Re: Patch to support SEMI and ANTI join removal

From: David Rowley <dgrowleyml(at)gmail(dot)com>
To: Andres Freund <andres(at)2ndquadrant(dot)com>
Cc: Robert Haas <robertmhaas(at)gmail(dot)com>, PostgreSQL-development <pgsql-hackers(at)postgresql(dot)org>, Tom Lane <tgl(at)sss(dot)pgh(dot)pa(dot)us>, Heikki Linnakangas <hlinnakangas(at)vmware(dot)com>, Jim Nasby <jim(at)nasby(dot)net>
Subject: Re: Patch to support SEMI and ANTI join removal
Date: 2014-10-15 10:03:01
Message-ID: CAApHDvqAigcNnp4D5LbBaZgH_se=6jXWQXxYrQx8bXEukr3G6w@mail.gmail.com
Views: Raw Message | Whole Thread | Download mbox | Resend email
Thread:
Lists: pgsql-hackers

On Thu, Oct 9, 2014 at 12:40 AM, Andres Freund <andres(at)2ndquadrant(dot)com>
wrote:

> On 2014-10-09 00:21:44 +1300, David Rowley wrote:
> > Ok, so I've been hacking away at this for a couple of evenings and I
> think
> > I have a working prototype finally!
>
> Cool!
>
>
Patch attached.

> > So it seems it's not quite as efficient as join removal at planning time,
> > but still a big win when it's possible to perform the join skipping.
>
> Have you checked where the overhead is? Is it really just the additional
> node that the tuples are passed through?
>
>
I've not checked this yet, but I'd assume that it has to be from the extra
node. I'll run some profiles soon.

> Have you measured the overhead of the plan/execution time checks over
> master?
>

I did a bit of benchmarking last night, but this was mostly for testing
that I've not added too much overhead on the nest loop code.
For the merge and hashjoin code I've managed to keep the special skipping
code in the EXEC_MJ_INITIALIZE_OUTER and HJ_BUILD_HASHTABLE part of the
main switch statement, so the extra checks should only be performed on the
first call of the node when skips are not possible. For nested loop I can't
see any other way but to pay the small price of setting the skipflags and
checking if there are any skip flags on every call to the node.

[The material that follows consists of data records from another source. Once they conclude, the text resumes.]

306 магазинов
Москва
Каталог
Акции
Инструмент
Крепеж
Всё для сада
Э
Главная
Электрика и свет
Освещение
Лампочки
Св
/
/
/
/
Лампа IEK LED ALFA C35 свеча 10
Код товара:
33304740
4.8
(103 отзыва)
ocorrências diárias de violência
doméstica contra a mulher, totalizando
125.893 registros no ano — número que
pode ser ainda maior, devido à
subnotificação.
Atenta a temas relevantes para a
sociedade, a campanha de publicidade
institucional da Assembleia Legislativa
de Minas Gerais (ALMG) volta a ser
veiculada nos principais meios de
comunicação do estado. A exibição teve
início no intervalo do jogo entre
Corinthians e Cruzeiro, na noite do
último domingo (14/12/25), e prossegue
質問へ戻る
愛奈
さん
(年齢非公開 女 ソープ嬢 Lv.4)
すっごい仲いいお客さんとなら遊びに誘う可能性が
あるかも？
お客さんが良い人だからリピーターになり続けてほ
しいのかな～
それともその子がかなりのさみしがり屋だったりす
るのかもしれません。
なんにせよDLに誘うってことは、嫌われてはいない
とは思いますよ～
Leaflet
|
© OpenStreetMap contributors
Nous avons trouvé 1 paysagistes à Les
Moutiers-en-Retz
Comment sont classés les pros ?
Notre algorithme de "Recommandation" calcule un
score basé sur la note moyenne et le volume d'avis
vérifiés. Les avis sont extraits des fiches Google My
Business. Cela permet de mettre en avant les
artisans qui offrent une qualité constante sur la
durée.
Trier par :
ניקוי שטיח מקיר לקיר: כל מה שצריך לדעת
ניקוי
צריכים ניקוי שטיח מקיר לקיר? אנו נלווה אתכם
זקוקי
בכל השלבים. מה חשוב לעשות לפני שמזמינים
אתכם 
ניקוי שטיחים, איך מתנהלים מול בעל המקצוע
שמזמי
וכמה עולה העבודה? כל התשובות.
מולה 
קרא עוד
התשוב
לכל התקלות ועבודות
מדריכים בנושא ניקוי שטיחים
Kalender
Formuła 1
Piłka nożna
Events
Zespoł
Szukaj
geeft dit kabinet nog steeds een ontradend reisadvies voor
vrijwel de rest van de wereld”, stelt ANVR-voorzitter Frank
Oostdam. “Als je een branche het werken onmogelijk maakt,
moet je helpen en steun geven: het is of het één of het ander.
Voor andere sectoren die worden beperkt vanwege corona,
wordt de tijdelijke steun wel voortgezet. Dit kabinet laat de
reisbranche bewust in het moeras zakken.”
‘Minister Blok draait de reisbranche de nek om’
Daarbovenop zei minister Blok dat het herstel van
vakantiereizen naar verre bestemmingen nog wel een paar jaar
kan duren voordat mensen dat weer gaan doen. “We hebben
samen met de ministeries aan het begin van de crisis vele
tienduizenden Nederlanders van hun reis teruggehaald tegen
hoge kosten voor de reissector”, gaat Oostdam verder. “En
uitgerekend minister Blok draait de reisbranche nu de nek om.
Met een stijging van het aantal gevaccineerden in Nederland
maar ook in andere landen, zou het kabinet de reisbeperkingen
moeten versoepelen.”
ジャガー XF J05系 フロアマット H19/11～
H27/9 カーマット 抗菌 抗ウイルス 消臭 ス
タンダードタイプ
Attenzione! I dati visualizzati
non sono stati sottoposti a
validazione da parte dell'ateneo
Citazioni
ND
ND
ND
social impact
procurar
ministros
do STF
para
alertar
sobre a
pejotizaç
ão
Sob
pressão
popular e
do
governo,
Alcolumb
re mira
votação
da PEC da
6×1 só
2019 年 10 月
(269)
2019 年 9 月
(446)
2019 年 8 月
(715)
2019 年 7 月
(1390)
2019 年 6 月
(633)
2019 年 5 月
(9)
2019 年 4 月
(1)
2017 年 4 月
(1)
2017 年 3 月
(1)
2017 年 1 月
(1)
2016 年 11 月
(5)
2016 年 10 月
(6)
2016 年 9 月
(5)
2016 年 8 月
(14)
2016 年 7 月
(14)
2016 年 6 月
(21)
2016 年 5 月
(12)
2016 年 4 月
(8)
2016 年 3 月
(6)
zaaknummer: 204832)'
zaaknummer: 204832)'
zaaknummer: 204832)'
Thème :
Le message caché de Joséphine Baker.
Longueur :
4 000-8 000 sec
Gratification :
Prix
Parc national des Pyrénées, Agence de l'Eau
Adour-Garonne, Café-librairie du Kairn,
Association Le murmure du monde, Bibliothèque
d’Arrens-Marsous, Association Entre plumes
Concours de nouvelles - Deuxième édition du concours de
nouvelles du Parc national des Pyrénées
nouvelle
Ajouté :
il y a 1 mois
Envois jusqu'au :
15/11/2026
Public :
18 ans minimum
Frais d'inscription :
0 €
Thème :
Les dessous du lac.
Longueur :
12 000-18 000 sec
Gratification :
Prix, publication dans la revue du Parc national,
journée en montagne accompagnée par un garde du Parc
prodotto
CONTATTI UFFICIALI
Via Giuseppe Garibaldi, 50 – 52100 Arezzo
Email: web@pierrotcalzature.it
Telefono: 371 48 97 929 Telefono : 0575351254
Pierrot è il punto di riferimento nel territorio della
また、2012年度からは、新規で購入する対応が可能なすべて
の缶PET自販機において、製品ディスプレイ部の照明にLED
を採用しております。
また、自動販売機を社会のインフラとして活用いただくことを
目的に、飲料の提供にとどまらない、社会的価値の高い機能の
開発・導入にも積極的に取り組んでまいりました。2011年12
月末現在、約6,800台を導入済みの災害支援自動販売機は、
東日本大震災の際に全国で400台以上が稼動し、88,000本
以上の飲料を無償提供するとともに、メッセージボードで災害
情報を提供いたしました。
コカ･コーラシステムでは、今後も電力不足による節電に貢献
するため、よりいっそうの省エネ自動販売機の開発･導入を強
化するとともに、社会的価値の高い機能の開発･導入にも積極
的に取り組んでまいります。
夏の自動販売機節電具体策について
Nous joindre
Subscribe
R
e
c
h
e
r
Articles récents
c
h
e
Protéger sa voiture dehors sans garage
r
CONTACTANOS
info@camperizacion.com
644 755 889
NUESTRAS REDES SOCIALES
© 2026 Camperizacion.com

I tested the overhead of this on my laptop by creating 2 tables with 1
million rows each, joining them on an INT column, where each value of the
int column was unique. I seem to have added about a 2% overhead to this. :(
Which I was quite surprised at, giving it's just 1000001 million extra
settings if the skipflags and checking that the skip flags are not empty,
but perhaps the extra local variable is causing something else to not make
it into a register. At the moment I can't quite see another way to do it,
but I guess it may not be the end of the world as the chances of having to
perform a nest loop join on 2 tables of that size is probably not that
high.

Test case:
create table t3 (id int primary key);
create table t2 (id int primary key, t3_id int not null references t3);
create table t1 (id int primary key, t2_id int not null references t2);
insert into t3 select x.x from generate_series(1,1000000) x(x);
insert into t2 select x.x,x.x from generate_series(1,1000000) x(x);
insert into t1 select x.x,x.x from generate_series(1,1000000) x(x);
vacuum;
set enable_hashjoin = off;
set enable_mergejoin = off;

select count(*) from t1 inner join t2 on t1.id=t2.id;

Unpatched:
duration: 120 s
number of transactions actually processed: 45
latency average: 2666.667 ms
tps = 0.371901 (including connections establishing)
tps = 0.371965 (excluding connections establishing)

Patched:
Master
duration: 120 s
number of transactions actually processed: 44
latency average: 2727.273 ms
tps = 0.363933 (including connections establishing)
tps = 0.363987 (excluding connections establishing)

102.19%

Of course if we do the join on the column that has the foreign key, then
this is much faster.

test=# select count(*) from t1 inner join t2 on t1.t2_id=t2.id;
count
---------
1000000
(1 row)

Time: 105.206 ms

The explain analyze from the above query looks like:
test=# explain (analyze, costs off, timing off) select count(*) from t1
inner join t2 on t1.t2_id=t2.id;
QUERY PLAN
------------------------------------------------------------------
Aggregate (actual rows=1 loops=1)
-> Nested Loop (actual rows=1000000 loops=1)
-> Seq Scan on t1 (actual rows=1000000 loops=1)
-> Index Only Scan using t2_pkey on t2 (never executed)
Index Cond: (id = t1.t2_id)
Heap Fetches: 0
Execution time: 124.990 ms
(7 rows)

As you can see the scan on t2 never occurred.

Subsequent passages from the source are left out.